Second: Where, after a hearing of the petition for letters of administration, the probate court makes a finding that petitioner is “the next of kin” and an “heir at law” of decedent and “entitled” to letters of administration as such, is such finding res judicata in a subsequent proceeding under section 450 of the Probate Code, when evidence is offered to prove that the prior petitioner was not “the next of kin” or an “heir at law” or “entitled” to letters of administration?
The first question must be answered in the affirmative. The law is settled in California that, where letters of administration have been granted to any person other than the surviving (1) spouse, (2) child, (3) parent, (4) brother, or (5) sister of the intestate, or (6) the public administrator, any one of them who is competent may file a petition for the revocation of the letters theretofore issued and pray that letters of administration be issued to the petitioner. Sec. 450, Probate Code; Estate of Way, 29 Cal.App.2d 669, 673, 85 P.2d 563.

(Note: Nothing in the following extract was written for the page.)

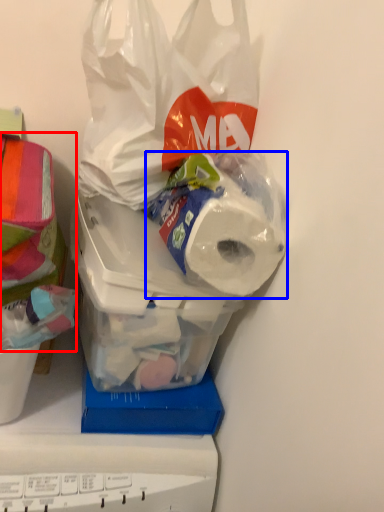 Question: Which object appears farthest to the camera in this image, wrapping paper (highlighted by a red box) or toilet paper (highlighted by a blue box)?

Choices:
 (A) wrapping paper
 (B) toilet paper

Answer: (B) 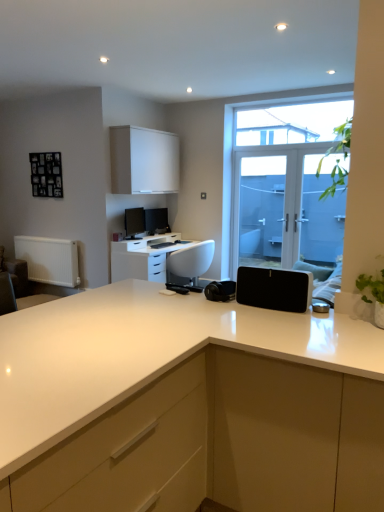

The second question must be answered in the negative. The law is settled in California that under section 450 of the Probate Code a person having superior right to letters of administration can directly attack the issuance of letters of administration to one having a secondary right thereto by filing a petition for the revocation of such letters of administration. Sec. 450, Probate Code; Estate of Way, 1938, 29 Cal.App.2d 669, 676, 85 P.2d 563.
The questions and arguments now being urged before us were presented to this court in Estate of Way, supra, and were determined adversely to the contentions made by respondents here. Thereafter on February 9, 1939, the Supreme Court denied a petition for a hearing of Estate of Way, supra, thereby overruling prior decisions which might appear to state a contrary rule, such as Estate of Nolan, 1904, 145 Cal. 559, 79 P. 428; Estate of Nelson, 1914, 167 Cal. 321, 139 P. 692; Estate of Davis, 1906, 151 Cal. 318, 86 P. 183, 90 P. 711, 121 Am.St.Rep. 105; Lynch v. Rooney, 1896, 112 Cal. 279, 44 P. 565; Estate of Calhoun, July, 1938, 27 Cal.App.2d 706, 81 P.2d 605.
For the foregoing reasons, the order appealed from is reversed.
I concur in the judgment. In my opinion Estate of Way, supra, does not overrule any prior decision.